Wir ordnen auch an, dass… sonntags keine Hausarbeiten von Bediensteten ausgeführt werden… dass Männer keine Hausarbeiten ausführen, dass sie die Weinberge nicht bewirtschaften, die Felder pflügen, mähen, Heu schneiden oder Zäune bauen, Häuser bauen oder darin arbeiten der Garten. Aus dem gleichen Grund dürfen Frauen sonntags keine Stoffe herstellen, Muster für Kleidung herstellen, nähen oder sticken, Kartenwolle, Scutch-Flachs, Kleidung in der Öffentlichkeit waschen oder Schafe scheren.

Quelle : Hans-Werner Goetz, Leben im Mittelalter vom XNUMX. bis zum XNUMX. Jahrhundert, übersetzt von Albert Wimmer, herausgegeben von Steven Rowan (Notre Dame, Ind.: University of Notre Dame Press, 1993), p. 151.

zum religiösen Kalender. Für die Bauern sollte der Sonntag ein Ruhetag sein, obwohl die Ernte oder andere Jobs in diese Zeit eingreifen könnten. Ebenso könnten andere Feiertage oder Markttage auch Feiertage sein. Es wird geschätzt, dass mittelalterliche Bauern etwa 200 bis 240 Arbeitstage im Jahr hatten, dh nahe an denen der modernen Menschen. Diese Schätzungen können jedoch nicht zeigen, ob die Bauern tatsächlich die Tage abgezogen haben, die eigentlich Feiertage sein sollten.

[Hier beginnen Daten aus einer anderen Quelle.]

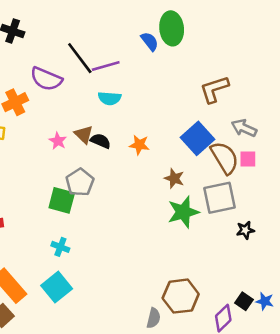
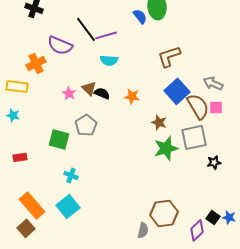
brown L-shape: (214, 89) -> (169, 56), moved
green square: (62, 200) -> (59, 139), moved

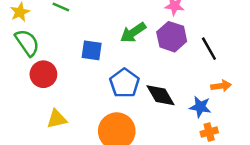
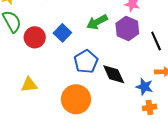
blue square: (92, 50) -> (62, 33), turned 30
red circle: (43, 74) -> (35, 37), moved

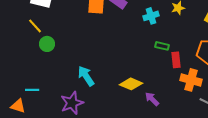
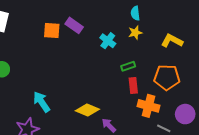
cyan cross: (151, 16) -> (108, 41), turned -35
green rectangle: (162, 46) -> (128, 66), moved, turned -32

Vergnügungen und Feste. Mittelalterliche Menschen, einschließlich Bauern, amüsierten sich auf verschiedene Weise. Spielzeug wie Puppen, Steckenpferde, Karren, Pfeifen, Tops, Bälle und Schaukeln wurden im Allgemeinen aus Holz, Stoffresten und anderen leicht zugänglichen Materialien hergestellt. Kinder ahmten Erwachsene nach, indem sie beim Ernten, Kochen und Bauen spielten. Männer und Frauen gingen spazieren, aßen zusammen und klatschten. Bestimmte Tage des Jahres waren besonders festlich, und zu den beliebtesten gehörte der 1168. Mai, der 1253. Mai. Eine der frühesten Beschreibungen der Feierlichkeiten zum Ersten Mai stammt von Bischof Robert Grosseteste (ca. XNUMX–XNUMX), der schrieb, um sich über die Feierlichkeiten zu beschweren. Nach seiner Beschreibung nahmen Priester und Bürger gleichermaßen an einer Reihe von Kuss- und Trinkspielen teil, „die sie das Einbringen des Monats Mai nennen“. Diese Spiele beinhalteten anscheinend das Tanzen um eine große Stange, die im Dorf aufgestellt war. Als das Dorf sie sich leisten konnte, wurden Luftschlangen an die Stange gebunden. Junge Frauen nahmen jeweils ein Ende eines Streamers und tanzten um die Stange, während sie die jungen Männer im Dorf einluden, sich ihnen anzuschließen. Flöten, Schlagzeug und Sänger sorgten für die Musik. Am Abend machten die Dorfbewohner ein großes Lagerfeuer und setzten ihre Feierlichkeiten im Feuer fort. Obwohl reformierende Geistliche solche Feste häufig verurteilten, insbesondere die Teilnahme einiger Geistlicher an ihnen, dauerten diese Feierlichkeiten in einigen Regionen bis ins frühe XNUMX. Jahrhundert.